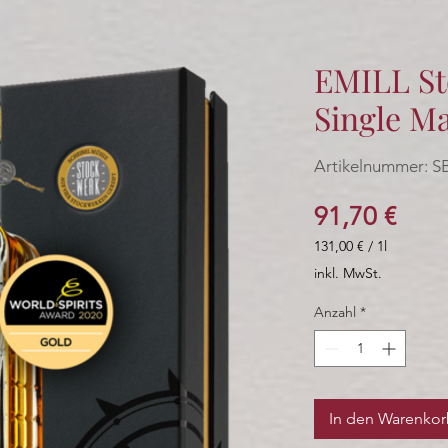
EMILL St
Single M
Artikelnummer: S
Prei
91,70 €
131,00 €
/
1l
131,00 €
inkl. MwSt.
pro
1
Anzahl
*
Liter
In den Warenko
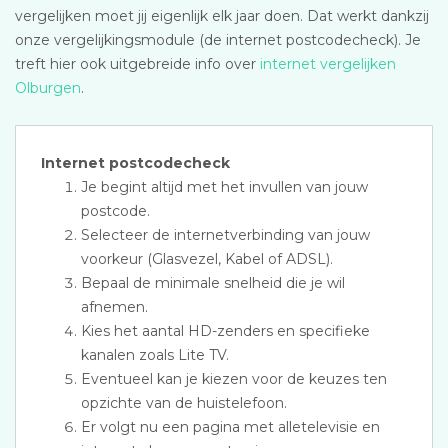
vergelijken moet jij eigenlijk elk jaar doen. Dat werkt dankzij
onze vergelijkingsmodule (de internet postcodecheck). Je
treft hier ook uitgebreide info over
internet vergelijken
Olburgen
.
Internet postcodecheck
Je begint altijd met het invullen van jouw
postcode.
Selecteer de internetverbinding van jouw
voorkeur (Glasvezel, Kabel of ADSL).
Bepaal de minimale snelheid die je wil
afnemen.
Kies het aantal HD-zenders en specifieke
kanalen zoals Lite TV.
Eventueel kan je kiezen voor de keuzes ten
opzichte van de huistelefoon.
Er volgt nu een pagina met alletelevisie en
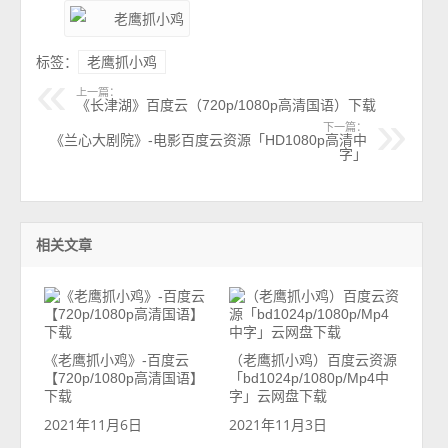
标签：
老鹰抓小鸡
上一篇：
《长津湖》百度云（720p/1080p高清国语）下载
下一篇：
《兰心大剧院》-电影百度云资源「HD1080p高清中
字」
相关文章
《老鹰抓小鸡》-百度云
（老鹰抓小鸡）百度云资源
【720p/1080p高清国语】
「bd1024p/1080p/Mp4中
下载
字」云网盘下载
2021年11月6日
2021年11月3日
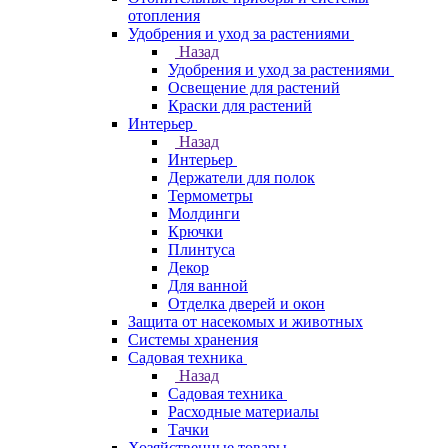
отопления
Удобрения и уход за растениями
Назад
Удобрения и уход за растениями
Освещение для растений
Краски для растений
Интерьер
Назад
Интерьер
Держатели для полок
Термометры
Молдинги
Крючки
Плинтуса
Декор
Для ванной
Отделка дверей и окон
Защита от насекомых и животных
Системы хранения
Садовая техника
Назад
Садовая техника
Расходные материалы
Тачки
Хозяйственные товары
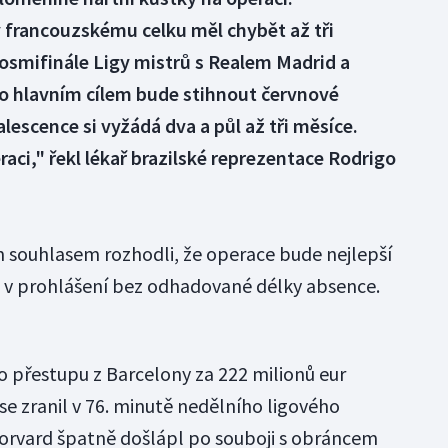
 francouzskému celku měl chybět až tři
 osmifinále Ligy mistrů s Realem Madrid a
o hlavním cílem bude stihnout červnové
lescence si vyžádá dva a půl až tři měsíce.
aci," řekl lékař brazilské reprezentace Rodrigo
 souhlasem rozhodli, že operace bude nejlepší
b v prohlášení bez odhadované délky absence.
o přestupu z Barcelony za 222 milionů eur
se zranil v 76. minutě nedělního ligového
forvard špatně došlápl po souboji s obráncem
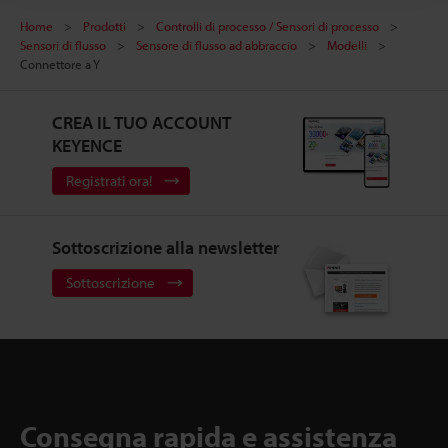
Home
Prodotti
Controlli di processo / Sensori di processo
Sensori di flusso
Sensore di flusso ad abbraccio
Modelli
Connettore a Y
CREA IL TUO ACCOUNT
KEYENCE
Registrati ora!
Sottoscrizione alla newsletter
Sottoscrizione
Consegna rapida e assistenza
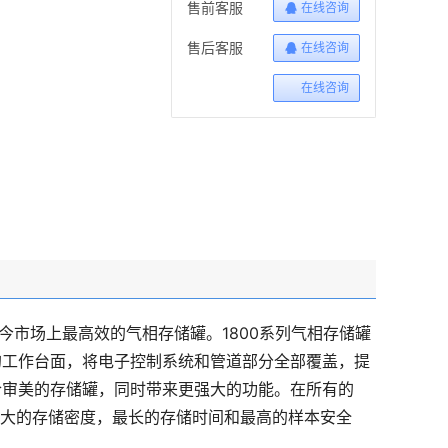
售前客服
在线咨询
售后客服
在线咨询
在线咨询
是当今市场上最高效的气相存储罐。1800系列气相存储罐
的工作台面，将电子控制系统和管道部分全部覆盖，提
合审美的存储罐，同时带来更强大的功能。在所有的
提供最大的存储密度，最长的存储时间和最高的样本安全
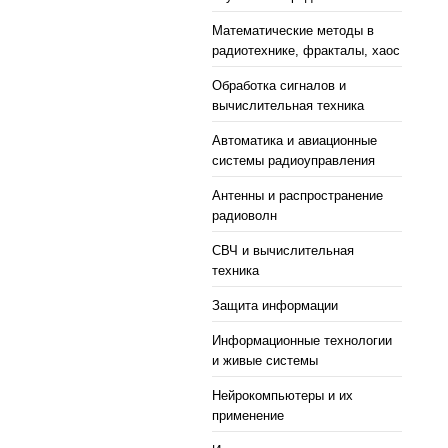
Математические методы в
радиотехнике, фракталы, хаос
Обработка сигналов и
вычислительная техника
Автоматика и авиационные
системы радиоуправления
Антенны и распространение
радиоволн
СВЧ и вычислительная
техника
Защита информации
Информационные технологии
и живые системы
Нейрокомпьютеры и их
применение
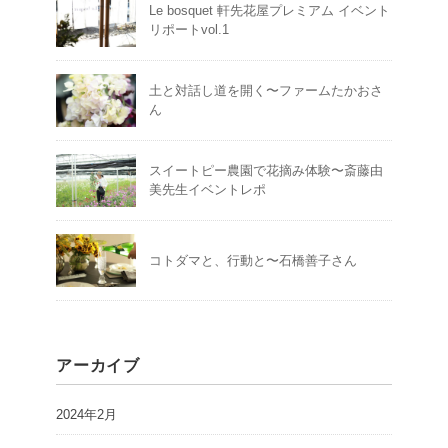
Le bosquet 軒先花屋プレミアム イベント
リポートvol.1
土と対話し道を開く〜ファームたかおさ
ん
スイートピー農園で花摘み体験〜斎藤由
美先生イベントレポ
コトダマと、行動と〜石橋善子さん
アーカイブ
2024年2月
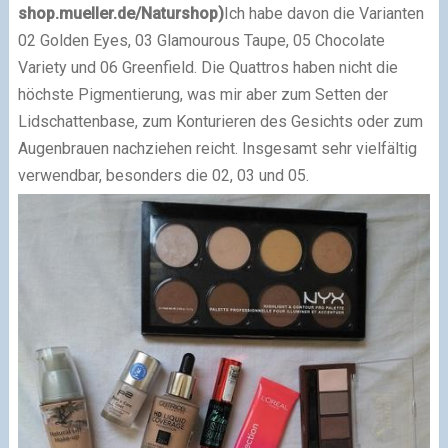
shop.mueller.de/Naturshop)
Ich habe davon die Varianten
02 Golden Eyes, 03 Glamourous Taupe, 05 Chocolate
Variety und 06 Greenfield. Die Quattros haben nicht die
höchste Pigmentierung, was mir aber zum Setten der
Lidschattenbase, zum Konturieren des Gesichts oder zum
Augenbrauen nachziehen reicht. Insgesamt sehr vielfältig
verwendbar, besonders die 02, 03 und 05.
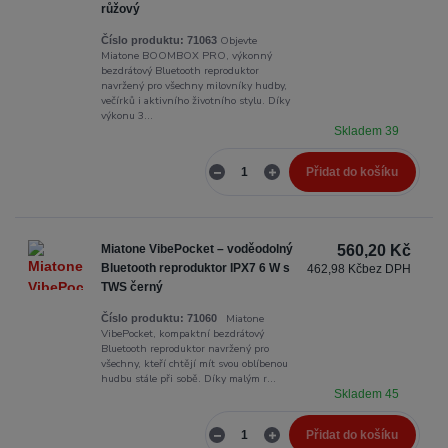
růžový
Objevte
Číslo produktu:
71063
Miatone BOOMBOX PRO, výkonný
bezdrátový Bluetooth reproduktor
navržený pro všechny milovníky hudby,
večírků i aktivního životního stylu. Díky
výkonu 3...
Skladem 39
Přidat do košíku
Miatone VibePocket – voděodolný
560,20 Kč
Bluetooth reproduktor IPX7 6 W s
462,98 Kč
bez DPH
TWS černý
Miatone
Číslo produktu:
71060
VibePocket, kompaktní bezdrátový
Bluetooth reproduktor navržený pro
všechny, kteří chtějí mít svou oblíbenou
hudbu stále při sobě. Díky malým r...
Skladem 45
Přidat do košíku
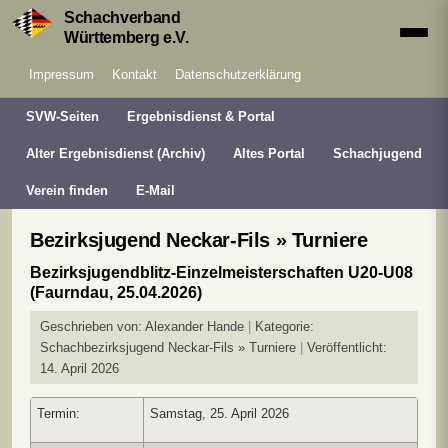
Schachverband
Württemberg e.V.
Impressum
Kontakt
Datenschutzerklärung
SVW-Seiten
Ergebnisdienst & Portal
Alter Ergebnisdienst (Archiv)
Altes Portal
Schachjugend
Verein finden
E-Mail
Bezirksjugend Neckar-Fils » Turniere
Bezirksjugendblitz-Einzelmeisterschaften U20-U08
(Faurndau, 25.04.2026)
Geschrieben von:
Alexander Hande
Kategorie:
Schachbezirksjugend Neckar-Fils » Turniere
Veröffentlicht:
14. April 2026
Termin:
Samstag, 25. April 2026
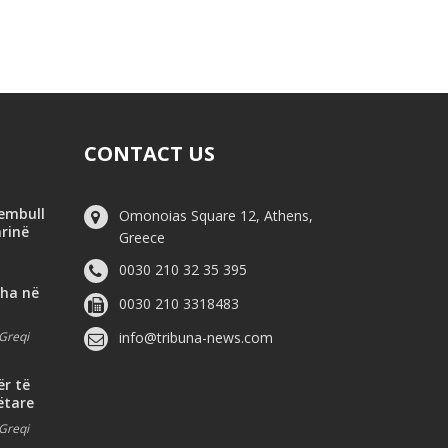
CONTACT US
hembull
Omonoias Square 12, Athens,
arinë
Greece
0030 210 32 35 395
dha në
0030 210 3318483
Greqi
info@tribuna-news.com
ër të
ëtare
Greqi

▬▬▬

■ **AIM OF THE EXERCISE**: Across the listing, how many lines hold the word "Fils"? Please state that number only.

■ **OUTPUT OF THE TASK**: 2